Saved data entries
◆ ◆ ◆ ◆
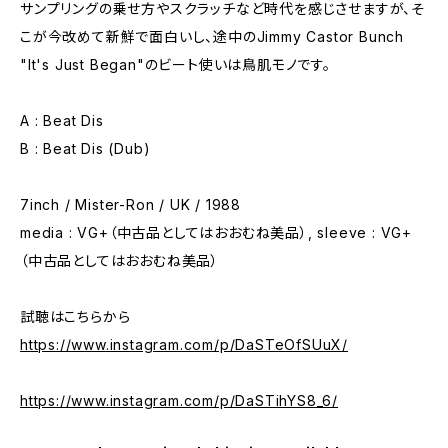
サンプリングの乗せ方やスクラッチなど時代を感じさせますが、そ
こが今改めて新鮮で面白いし、途中のJimmy Castor Bunch
"It's Just Began"のビート使いは鳥肌モノです。
A : Beat Dis
B : Beat Dis (Dub)
7inch / Mister-Ron / UK / 1988
media : VG+（中古品としてはおおむね美品）, sleeve : VG+
（中古品としてはおおむね美品）
試聴はこちらから
https://www.instagram.com/p/DaSTeOfSUuX/
https://www.instagram.com/p/DaSTihYS8_6/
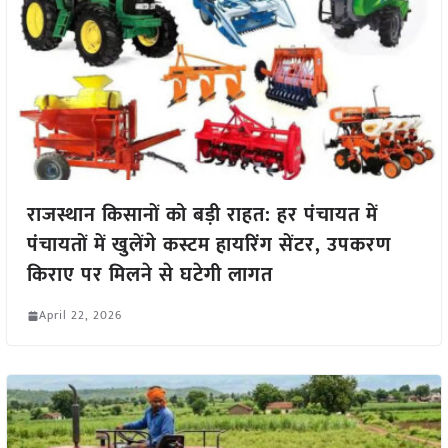
राजस्थान किसानों को बड़ी राहत: हर पंचायत में
पंचायतों में खुलेंगे कस्टम हायरिंग सेंटर, उपकरण
किराए पर मिलने से घटेगी लागत
April 22, 2026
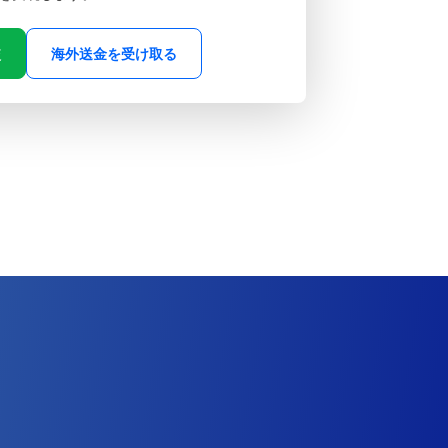
較
海外送金を受け取る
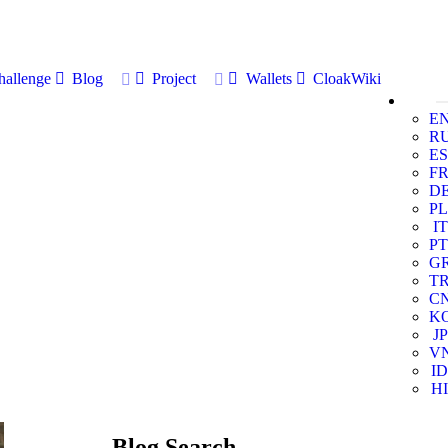
allenge
Blog
Project
Wallets
CloakWiki
E
R
ES
F
D
PL
IT
PT
G
T
C
K
JP
V
ID
HI
Blog Search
◆ ◆ ◆ ◆
## Exercise aim
In the records above, how many lines contain the word "中古品としてはおおむね美品"? Say only the number.

## Solution for this problem
2